IN THE MATTER OF CLARKSBURG CASKET CO., Respondent
Docket No. EPCRA-III-165
CERTIFICATE OF SERVICE
I certify that the foregoing Order Concerning Motion for Accelerated Decision, dated December
17, 1996, was sent in the following manner to the addressees listed below:
Original by Pouch Mail to:
Lydia A. Guy
Regional Hearing Clerk
U.S. EPA, Region III
841 Chestnut Bldg.
Phila. PA 19107
Copy by Certified Mail, Return
Receipt Requested to:
Counsel for Complainant:
Joyce A. Howell, Esquire
Senior Assistant Regional
Counsel
U.S. EPA, Region III
841 Chestnut Bldg.
Phila, PA 19107
Counsel for Respondent:
W. Henry Lawrence IV, Esquire
Steptoe & Johnson
Bank One Center
P. 0. Box 2190
Clarksburg, West Va. 26302-2190
Aurora M. Jennings
Legal Staff Assistant
Office of Administrative Law
Judges
Environmental Protection Agency
Dated: December 17, 1996
1 The Inspector indicates in his Affidavit that the Respondent had failed to prepare usage summaries with
supporting documentation for each of the relevant years prior to the inspection, although the Complainant
had requested the Respondent to do so, in writing, approximately a month prior to the inspection.

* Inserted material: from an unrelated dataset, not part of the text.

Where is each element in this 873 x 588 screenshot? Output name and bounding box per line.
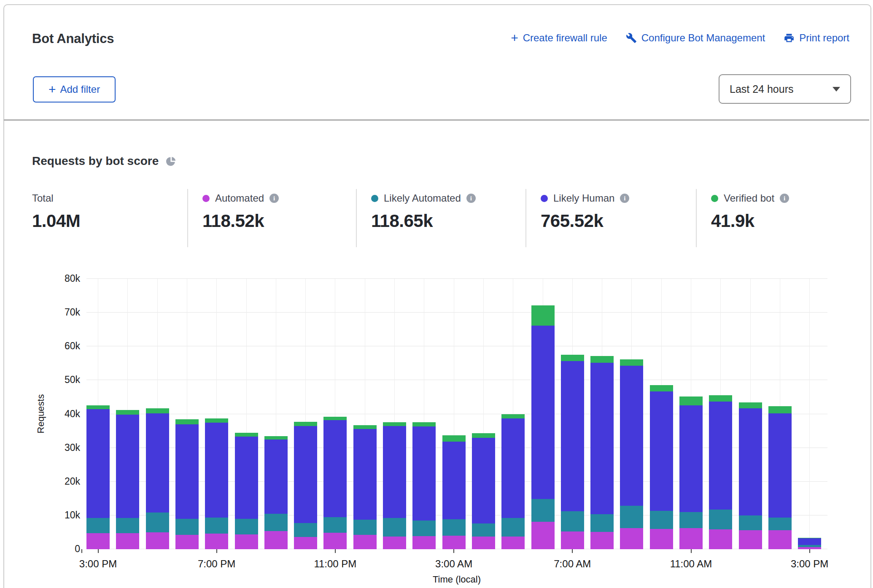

Further, after the Inspector's calculations were completed on site, the Respondent signed the Inspector's
worksheet which clearly reflected calculations of usage over the 10, 000 pound threshold for each
chemical during each year.
2 Conspicuously absent from the Respondent's Opposition to the Motion for Accelerated Decision, which
it filed in November 1996, is any explanation why 18 months after the inspection was completed, and 3-5
years since the chemical usage occurred, the Respondent still is unable to finalize its calculations as to
what its chemical usage actually was during the relevant years. By its own admission the records which
would document its true usage are its own.